What happens to PPF in case of death?

In the event of the death of a PPF subscriber, any money in his account is passed on to the nominee(s) or the legal heir(s). In the event of the death of a Public Provident Fund (PPF) subscriber, any money left in their PPF account is passed on to the nominee(s) or the legal heir(s).

What is PPF interest rate?

The rate of interest at present is 7.1% per annum (as of April 2020). Interest received is tax free. The entire balance can be withdrawn on maturity. The maximum amount which can be deposited every year is ₹150,000 in an account at present.

What documents are required to open a PPF account?

To open a PPF account, you will need the following documents:
  • An Identity proof (Voter ID/PAN Card/ Aadhar Card)
  • A proof of residence.
  • Passport size photographs.
  • Pay-in-slip (available at the bank branch/post office)
  • Nomination form.

Can I open PPF account without savings account?

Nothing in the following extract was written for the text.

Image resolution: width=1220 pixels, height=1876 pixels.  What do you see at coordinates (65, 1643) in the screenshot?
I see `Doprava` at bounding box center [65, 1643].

It can be opened at a bank or Post Office, without having the need to open a savings account. PPF remains an attractive investment instrument for Indians as the principal and interest earned on this scheme remains tax free (under section 80C of the Income Tax Act).

Can anyone open PPF?

PPF is a 15-year scheme, which can be extended indefinitely in block of 5 years. It can be opened in a designated post office or a bank branch. It can also be opened online with few banks. A person of any age can open a PPF account; even those with an EPF account can open one.

Is HDFC PPF safe?

PPF is considered to be one of the safest investment schemes. Currently, it is offering 8% interest, which is fairly high than several fixed deposit schemes offered by banks. PPF is safe because it is not affected by market turbulence. The interest rates are fixed by the government on a quarterly basis.

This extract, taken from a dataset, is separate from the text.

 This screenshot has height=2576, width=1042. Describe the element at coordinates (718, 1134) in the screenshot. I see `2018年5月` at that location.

How do I start a PPF account?

Process to Open PPF Account
  1. Visit SBI portal at and log in with your credentials.
  2. Click and select 'New PPF Accounts' option.
  3. You will be redirected to the 'New PPF Account' page on the SBI portal.
  4. Enter bank account number from which you would like to contribute to PPF account and PAN number.

Can I open PPF account in any branch?

To apply for the PPF Provident Fund (PPF) scheme, 1968, you have to fill Form A and submit it at any SBI branch with relevant documents. The PPF account will be opened in one of the branches.. Only one PPF account can be maintained by an Individual, except an account that is opened on behalf of a minor.

What is the benefit of PPF account in post office?

Deposits in the post office PPF account qualify for income tax deduction under Section 80C of the Income Tax Act. The government has in its Interim Budget 2019-20 proposed to increase the limit for tax deduction at source (TDS) on interest income earned on post office deposits from ₹ 10,000 to ₹ 40,000 per annum.